Guidelines say . . .

Since when do you bend your knees at the altar of guidelines? Where have you misplaced your judgement?

I will check on her first thing tomorrow.

You avoided the prognosis talk with the real estate agent with recurrent ovarian cancer. Now she suffers on a ventilator.

I started the conversation, but she wasn’t ready.

She was ready; you weren’t. You have been her doctor for years, why do you fail her now?

I will check on her first thing tomorrow.

You let that student with the perforated lung mets leave the hospital with bilateral pneumothorax.

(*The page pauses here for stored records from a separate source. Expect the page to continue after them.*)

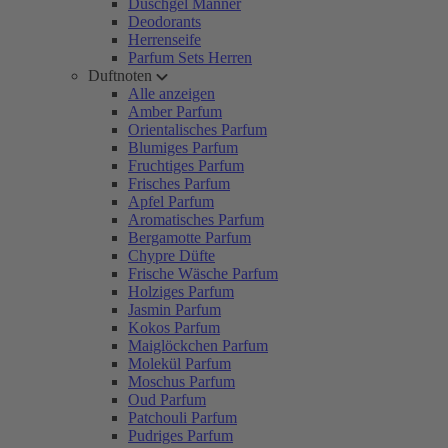
Duschgel Männer
Deodorants
Herrenseife
Parfum Sets Herren
Duftnoten
Alle anzeigen
Amber Parfum
Orientalisches Parfum
Blumiges Parfum
Fruchtiges Parfum
Frisches Parfum
Apfel Parfum
Aromatisches Parfum
Bergamotte Parfum
Chypre Düfte
Frische Wäsche Parfum
Holziges Parfum
Jasmin Parfum
Kokos Parfum
Maiglöckchen Parfum
Molekül Parfum
Moschus Parfum
Oud Parfum
Patchouli Parfum
Pudriges Parfum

He nearly died in the parking lot.

That was 30 years ago.

It was yesterday.

I was a resident.

We know not, “resident.” The kid called you, “Doctor.” It was yesterday.

An hour dissolves beneath this pageant of recalled calamities, worn smooth with repeated mental handling. The impending tragedies fall in orderly with the resurrected nightmares.

Still awake, the doctor focuses on the prevailing sounds of the night: home-from-college kids joyously celebrating their youth in the street outside, the whimpering of a dreaming dog, the untroubled rhythmic breathing of a spouse. None can know about the doctor’s summons, it is a private passage, never to be shared.

Sleep now, say the gods of 2 AM, we will call for you again soon.

With a new list of “first things” for 7AM, the doctor pulls up the blanket of humility and seeks, once more, the sweet sanctuary of sleep.


BARRY MEISENBERG, M.D., is a hematologist-oncologist and Chair of Medicine for Luminis Health, in Maryland. He has held leadership positions in both academic and community cancer centers. Ex-officio, he organizes and moderates a humanities-focused program for medical staff and trainees called “Diastole Hour.” Named for the relaxation phase of the heart, Diastole Hour uses fiction and poetry by or about physicians, visual art, and medical history to generate reflection about what it means to be a physician or a patient. Diastole Hour’s goal is to re-awaken the joy and delight of medicine, for we shouldn’t spend our whole lives in systole.